Results: F1 generation

General toxicity (F1)

Clinical signs:
not examined
Mortality / viability:
not examined
Body weight and weight changes:
not examined
Sexual maturation:
not examined
Organ weight findings including organ / body weight ratios:
not examined
Gross pathological findings:
not examined
Histopathological findings:
not examined

Details on results (F1)

No offspring, not applicable.

Overall reproductive toxicity

Reproductive effects observed:
not specified

Any other information on results incl. tables

A 90-day oral (gavage) toxicity study found no effect on oestrous cycle data or spermatogenic endpoints. No other test article-related microscopic changes on the reproductive organ were observed. The NOAEL for reproductive endpoints, in this limited study of reproductive toxicity, is 600 mg/kg bw/day. The NOAEL for systemic toxicity is 200 mg/kg bw/day.

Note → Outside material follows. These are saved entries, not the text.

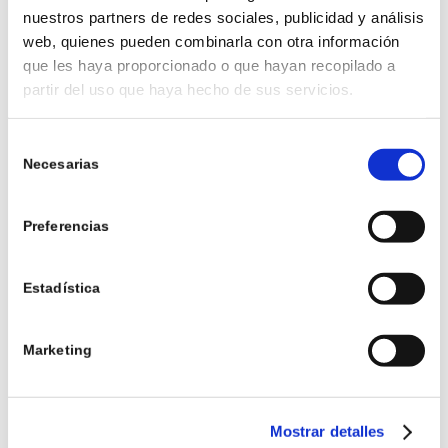
nuestros partners de redes sociales, publicidad y análisis
habitación o salón. Busca patrones que combinen
web, quienes pueden combinarla con otra información
ambos colores para un efecto cohesivo y para
que les haya proporcionado o que hayan recopilado a
darle ese toque otoñal que tanto deseas.
partir del uso que haya hecho de sus servicios.
3. ELEMENTOS
Selección
Necesarias
NATURALES
de
consentimiento
Preferencias
Estadística
Marketing
Mostrar detalles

[Full details of findings of this repeat dose study are given in the Endpoint study record: Repeated dose toxicity: oral 7.5.150 Momentive.]

Applicant's summary and conclusion

Conclusions:
A well reported repeated dose 90-day oral toxicity study, conducted in the main according to the current guideline for that endpoint and in accordance with GLP, identified a systemic NOAEL value of 200 mg/kg bw/day in male and female rats; mortality, clinical observations and liver effects were evident at 600 mg/kg bw/day. No effects on reproductive organs, oestrus cycle or sperm parameters were evident at the highest tested dose of 600 mg/kg bw/day. This study would have only limited potential to detect all possible reproductive effects.